Par conséquent, Sarkozy peut les cibler, car la bourgeoisie industrielle tente de maintenir la France à flots et n'hésite pas à tacler la bourgeoisie impérialiste.

A la grande joie de Mélenchon :

« Je triomphe ! Le Président de la République sortant reprend à son compte la solution du Front de Gauche concernant la taxation des déserteurs fiscaux à l’étranger ! Hier, il reprenait notre idée de désobéissance européenne. Et il y a quinze jours, c’était François Hollande qui adoptait de l’idée du revenu maximum des hyper riches !

Nos idées sont désormais au centre du débat et des solutions quand il s’agit d’avoir de l’audace et d’organiser le partage des richesses. La richesse obscène des gavés n’est plus supportée. Je constate donc que le Front de gauche mène une campagne qui fait avancer les idées de gauche dans toute la société bien mieux que celle de François Hollande. »

Pourquoi cela ? Parce que Mélenchon est un social-impérialiste ; il veut une France impérialiste forte, mais qui s'appuie sur des mobilisations patriotiques, « républicaines », des couches populaires.

Ce que fait Sarkozy renforce cette dynamique « républicaine », donc Mélenchon trouve cela bien. De l'autre côté, Mélenchon rejette « l'atlantisme » et prône une France qui fait cavalier seul ; en cela, il est sur la même ligne que Marine Le Pen.

C'est là où tout se joue, justement. Sarkozy a décidé d'unifier le plus largement possible tous ceux qui veulent un statu quo, mais une France impérialiste forte. Il peut intégrer des mesures « républicaines » dures – et le rétablissement du Baccalauréat comme valeur « sacrée » fait partie de ce projet « républicain. »

Il entend ici siphonner tant Mélenchon que Marine Le Pen, dont les partisans sont sociaux, mais aussi (voire surtout) patriotiques – républicains – nationalistes. Il pense pouvoir y arriver, car l'extrême-droite n'est pas parvenu à réaliser une synthèse idéologique néo-gaulliste.

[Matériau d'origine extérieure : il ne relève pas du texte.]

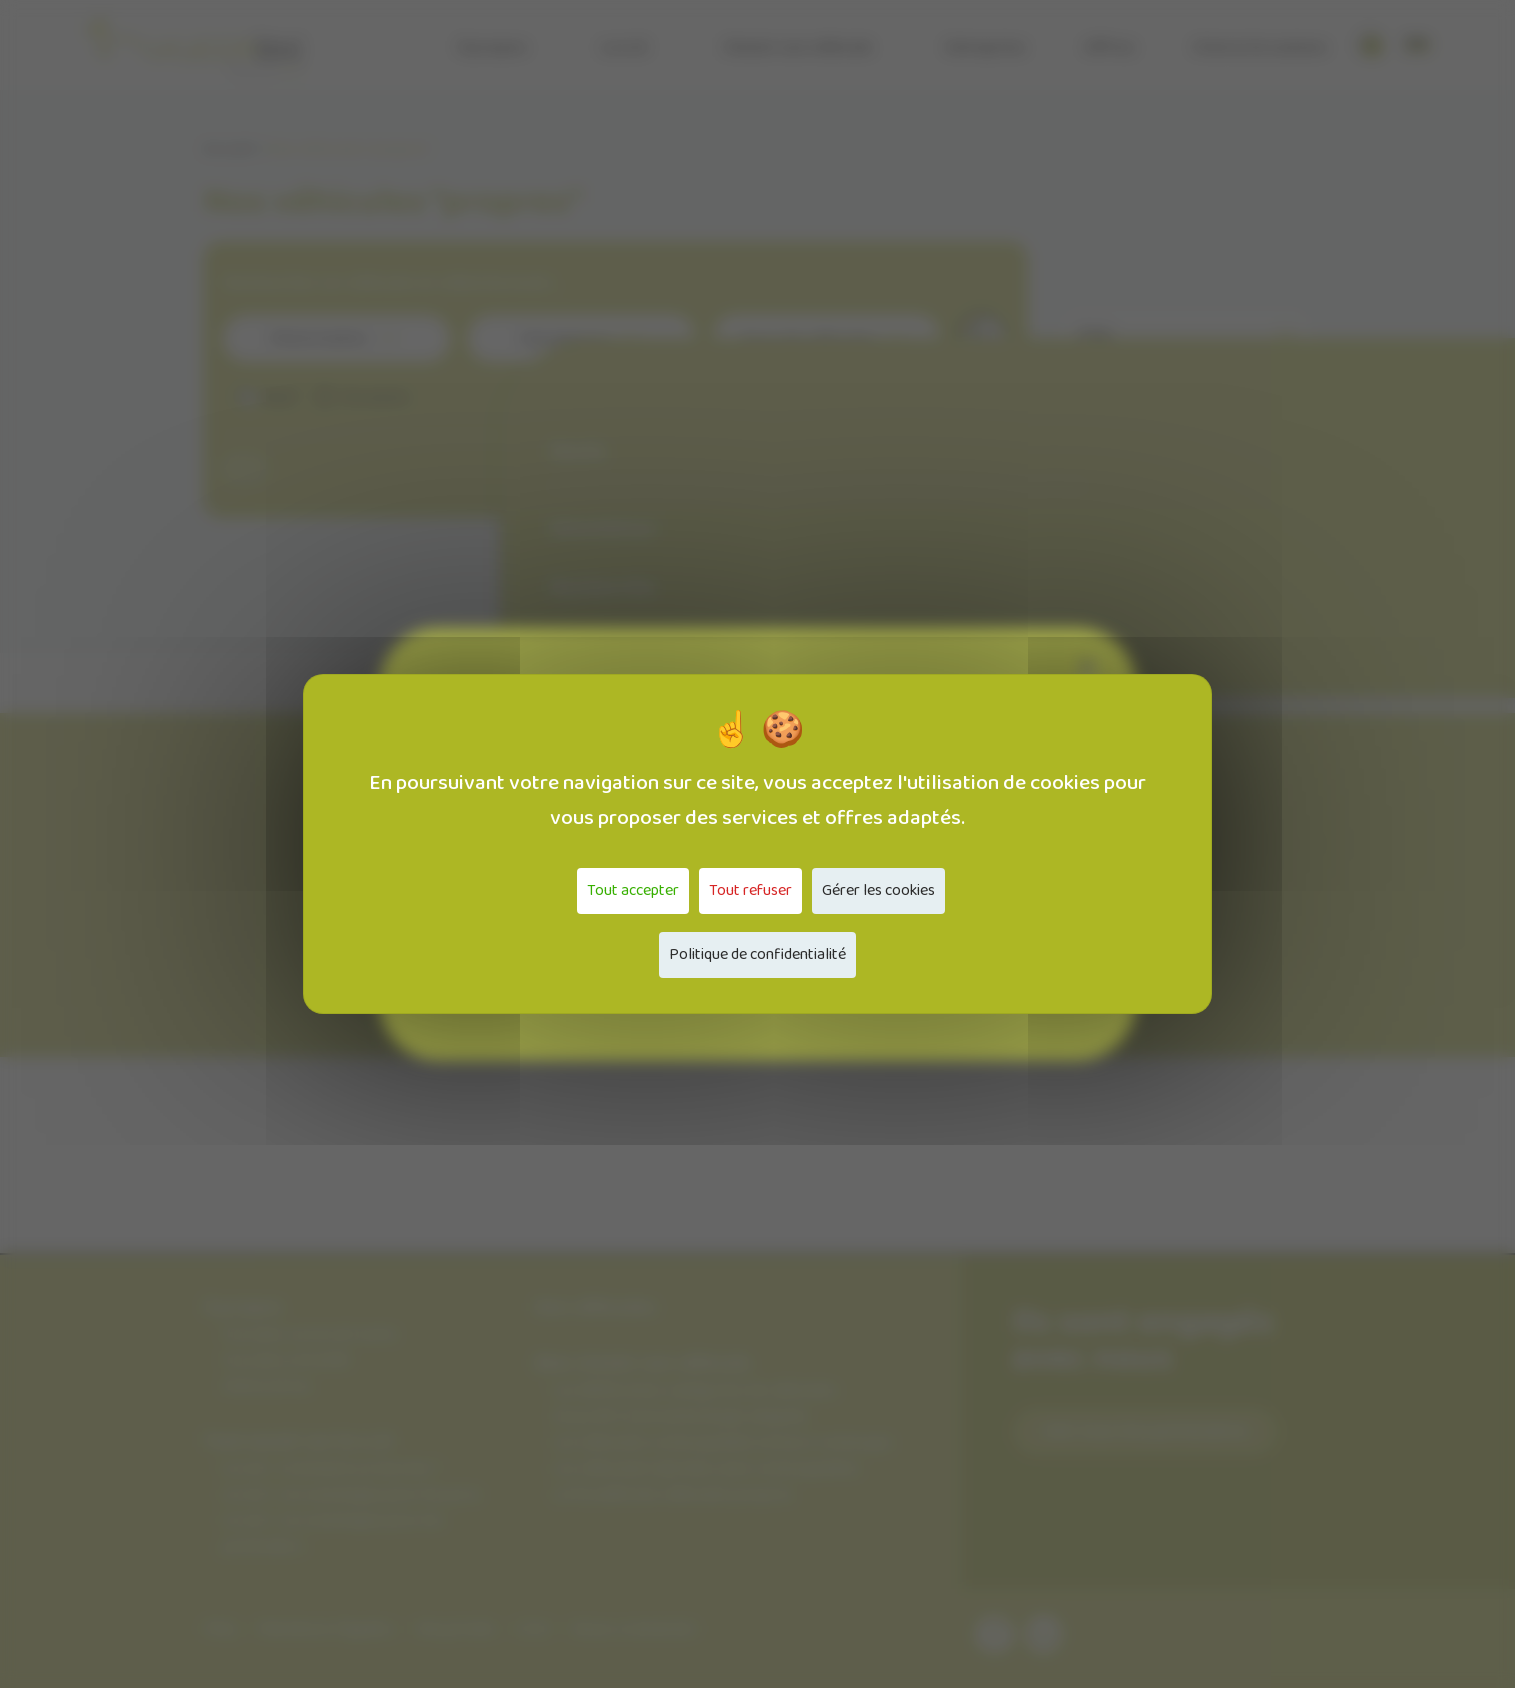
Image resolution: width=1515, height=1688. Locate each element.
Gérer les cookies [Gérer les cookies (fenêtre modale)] (878, 890)
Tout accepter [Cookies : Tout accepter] (633, 890)
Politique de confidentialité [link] (757, 954)
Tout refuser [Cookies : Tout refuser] (750, 890)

Hollande est un « moderniste » et il est dans la même logique. Il avait ainsi annoncé que tous les revenus au-dessus de 1 million d'euro par an seront taxés à 75 % (mais bien évidemment seulement la partie au-dessus du million : si l'on gagne un million cent euros, on ne paiera 75% d'impôts que sur les cent euros).

Il s'était néanmoins rétracté pour les joueurs de football, entendant ne pas gâcher cet opium du peuple...

Cela appartient néanmoins à la même logique. Il n'est pas difficile justement de comprendre qu'avec ce genre d'initiatives de taxation des exilés fiscaux, ces mêmes exilés feront le cas échéant pleuvoir des billets de banque sur l'extrême-droite... Il est évident aussi que l'extrême-droite va tout faire pour apparaître comme le « camp de l'opposition » après les prochaines élections. Une scission de l'UMP apparaît ici comme inévitable, avec la frange conservatrice-nationaliste quittant le bateau libéral.

Ce à quoi on assiste, c'est à un affrontement Sarkozy – Hollande qui est le dernier affrontement historique dans un cadre « républicain » traditionnel. Sarkozy le partisan du statu quo et Hollande le moderniste sont les derniers représentants historiques de la France qui n'a pas encore intégré en son for intérieur l'inéluctabilité et l'ampleur de la crise générale du capitalisme.